**Assignment:** State only how many lines below include the string "SAFE".

**Dataset entries:**
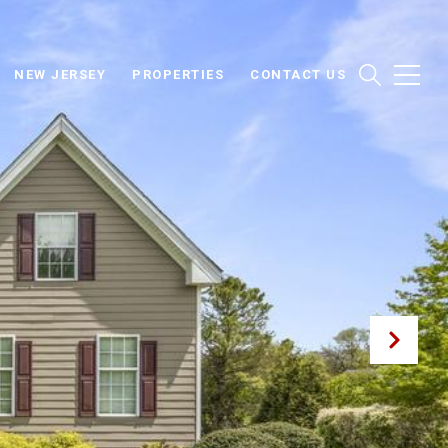
NEW JERSEY
PROPERTIES
CONTACT US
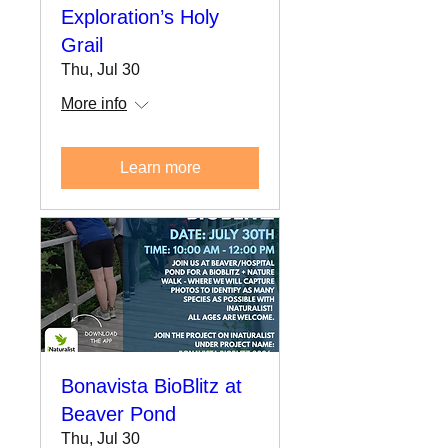
Exploration’s Holy
Grail
Thu, Jul 30
More info
Learn more
Bonavista BioBlitz at
Beaver Pond
Thu, Jul 30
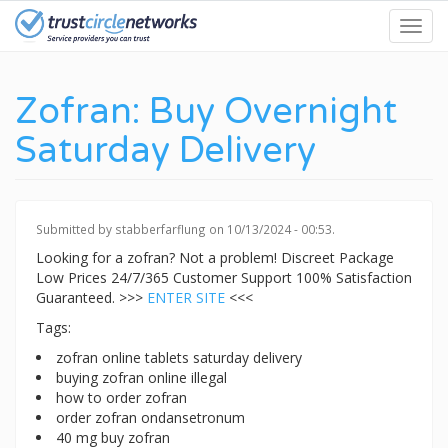
Skip
Toggl
to
navig
main
content
Zofran: Buy Overnight
Saturday Delivery
Submitted by
stabberfarflung
on 10/13/2024 - 00:53.
Looking for a zofran? Not a problem! Discreet Package
Low Prices 24/7/365 Customer Support 100% Satisfaction
Guaranteed. >>>
ENTER SITE
<<<
Tags:
zofran online tablets saturday delivery
buying zofran online illegal
how to order zofran
order zofran ondansetronum
40 mg buy zofran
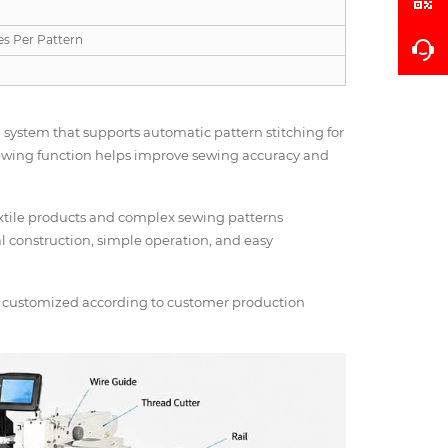
es Per Pattern
ystem that supports automatic pattern stitching for
sewing function helps improve sewing accuracy and
extile products and complex sewing patterns
ial construction, simple operation, and easy
be customized according to customer production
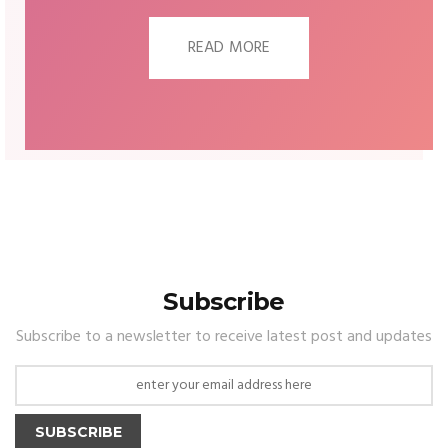
READ MORE
Subscribe
Subscribe to a newsletter to receive latest post and updates
SUBSCRIBE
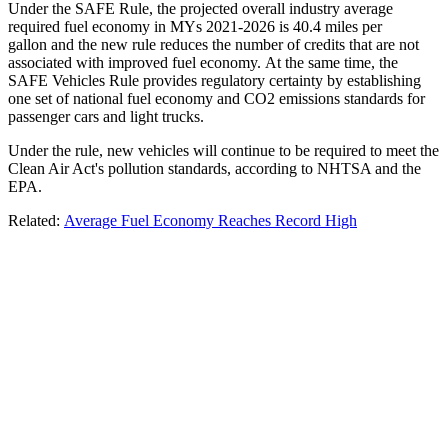
Under the SAFE Rule, the projected overall industry average
required fuel economy in MYs 2021-2026 is 40.4 miles per
gallon and the new rule reduces the number of credits that are not
associated with improved fuel economy. At the same time, the
SAFE Vehicles Rule provides regulatory certainty by establishing
one set of national fuel economy and CO2 emissions standards for
passenger cars and light trucks.
Under the rule, new vehicles will continue to be required to meet the
Clean Air Act's pollution standards, according to NHTSA and the
EPA.
Related:
Average Fuel Economy Reaches Record High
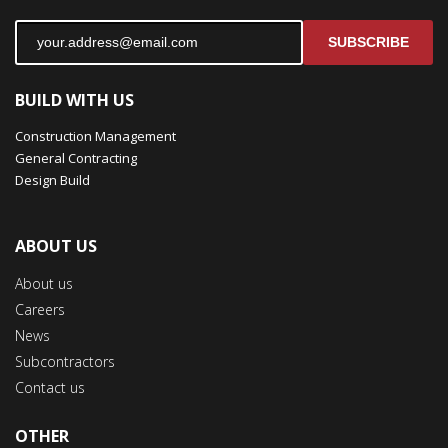
SUBSCRIBE
BUILD WITH US
Construction Management
General Contracting
Design Build
ABOUT US
About us
Careers
News
Subcontractors
Contact us
OTHER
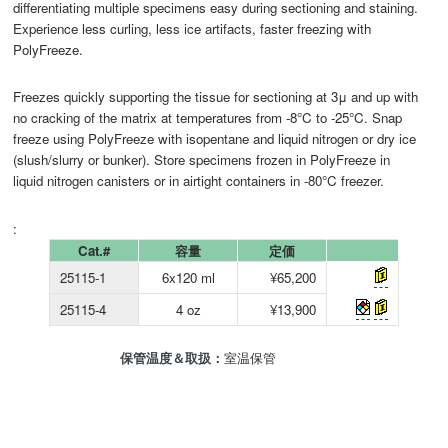
differentiating multiple specimens easy during sectioning and staining.
Experience less curling, less ice artifacts, faster freezing with
PolyFreeze.
Freezes quickly supporting the tissue for sectioning at 3μ and up with
no cracking of the matrix at temperatures from -8°C to -25°C. Snap
freeze using PolyFreeze with isopentane and liquid nitrogen or dry ice
(slush/slurry or bunker). Store specimens frozen in PolyFreeze in
liquid nitrogen canisters or in airtight containers in -80°C freezer.
:
Cat.#
容量
定価
25115-1
6x120 ml
¥65,200
25115-4
4 oz
¥13,900
保管温度＆取扱：
室温保管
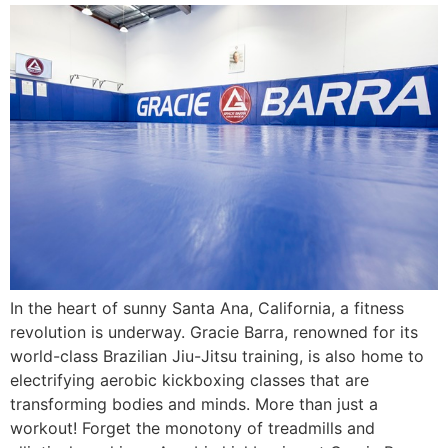
In the heart of sunny Santa Ana, California, a fitness
revolution is underway. Gracie Barra, renowned for its
world-class Brazilian Jiu-Jitsu training, is also home to
electrifying aerobic kickboxing classes that are
transforming bodies and minds. More than just a
workout! Forget the monotony of treadmills and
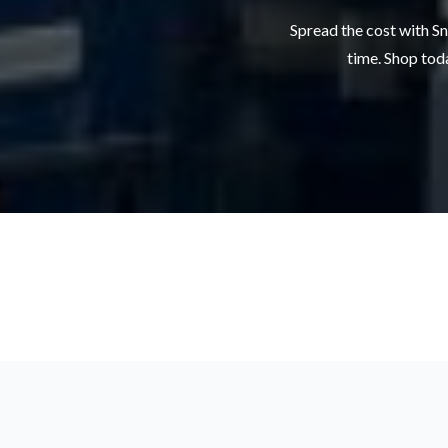
Spread the cost with Sn
time. Shop toda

**Solution for this exercise:** 2